Problem:
When you copy the entries, omit the images and keep every word as it is.

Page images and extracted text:
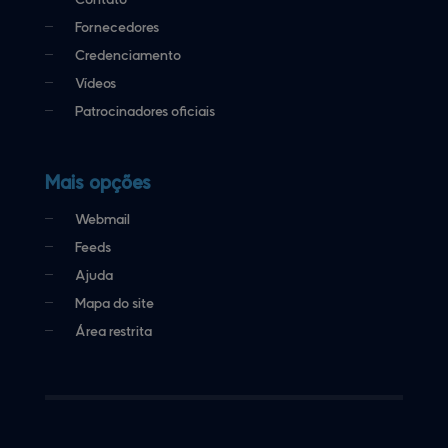
Fornecedores
Credenciamento
Vídeos
Patrocinadores oficiais
Mais opções
Webmail
Feeds
Ajuda
Mapa do site
Área restrita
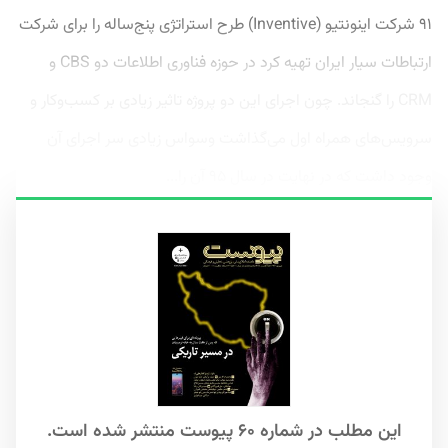
۹۱ شرکت اینونتیو (Inventive) طرح استراتژی پنج‌ساله را برای شرکت
ارتباطات سیار ایران تهیه کرد در حوزه فناوری اطلاعات دو CBS و
CRM را گنجاند. چون اجرای این دو پروژه تاثیر زیادی بر کسب‌وکار و
سرویس‌های همراه اول می‌گذاشت وسواس زیادی سر اجرای آن
وجود داشت که در نهایت در سال ۹۵ آن را...
این مطلب در شماره ۶۰ پیوست منتشر شده است.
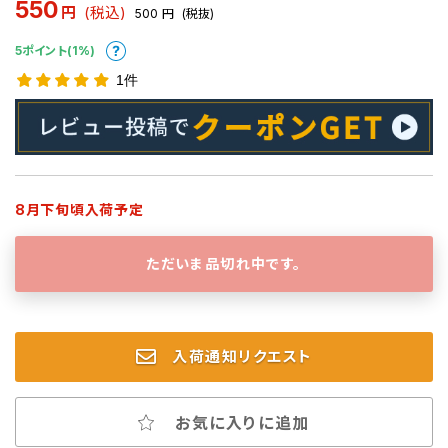
550
円
(税込)
500
円
(税抜)
5ポイント(1%)
1件
8月下旬頃入荷予定
ただいま品切れ中です。
入荷通知リクエスト
お気に入りに追加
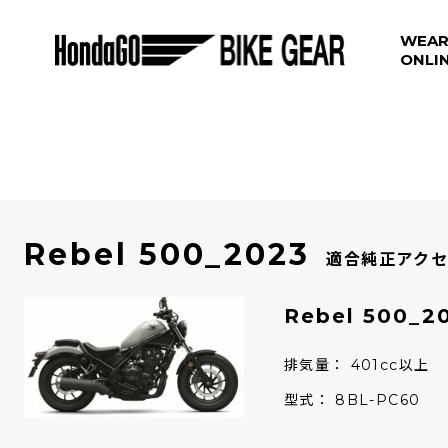
WEAR
ONLI
Rebel 500_2023
適合純正アクセ
Rebel 500_
排気量
401cc以上
型式
8BL-PC60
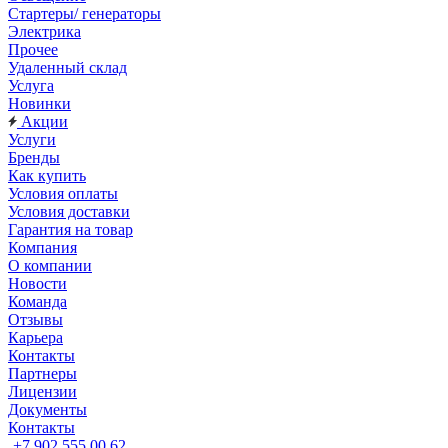
Стартеры/ генераторы
Электрика
Прочее
Удаленный склад
Услуга
Новинки
Акции
Услуги
Бренды
Как купить
Условия оплаты
Условия доставки
Гарантия на товар
Компания
О компании
Новости
Команда
Отзывы
Карьера
Контакты
Партнеры
Лицензии
Документы
Контакты
+7 902 555 00 62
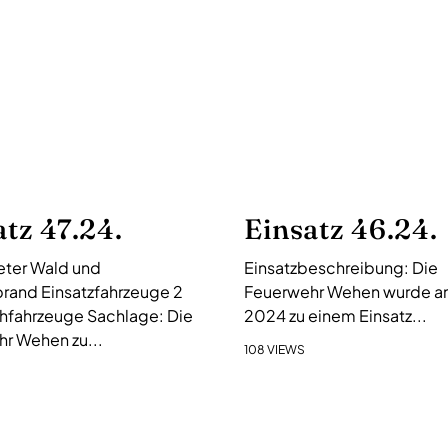
atz 47.24.
Einsatz 46.24.
ter Wald und
Einsatzbeschreibung: Die
rand Einsatzfahrzeuge 2
Feuerwehr Wehen wurde am 
hfahrzeuge Sachlage: Die
2024 zu einem Einsatz...
r Wehen zu...
108 VIEWS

Your response:
Fornecedores
Credenciamento
Vídeos
Patrocinadores oficiais
Mais opções
Webmail
Feeds
Ajuda
Mapa do site
Área restrita
۹۱ شرکت اینونتیو (Inventive) طرح استراتژی پنج‌ساله را برای شرکت
ارتباطات سیار ایران تهیه کرد در حوزه فناوری اطلاعات دو CBS و
CRM را گنجاند. چون اجرای این دو پروژه تاثیر زیادی بر کسب‌وکار و
سرویس‌های همراه اول می‌گذاشت وسواس زیادی سر اجرای آن
وجود داشت که در نهایت در سال ۹۵ آن را...
این مطلب در شماره ۶۰ پیوست منتشر شده است.
550
円
(税込)
500
円
(税抜)
5ポイント(1%)
1件
8月下旬頃入荷予定
ただいま品切れ中です。
入荷通知リクエスト
お気に入りに追加
WEAR
ONLI
Rebel 500_2023
適合純正アクセ
Rebel 500_
排気量
401cc以上
型式
8BL-PC60
Стартеры/ генераторы
Электрика
Прочее
Удаленный склад
Услуга
Новинки
Акции
Услуги
Бренды
Как купить
Условия оплаты
Условия доставки
Гарантия на товар
Компания
О компании
Новости
Команда
Отзывы
Карьера
Контакты
Партнеры
Лицензии
Документы
Контакты
+7 902 555 00 62
atz 47.24.
Einsatz 46.24.
ter Wald und
Einsatzbeschreibung: Die
rand Einsatzfahrzeuge 2
Feuerwehr Wehen wurde am 
hfahrzeuge Sachlage: Die
2024 zu einem Einsatz...
r Wehen zu...
108 VIEWS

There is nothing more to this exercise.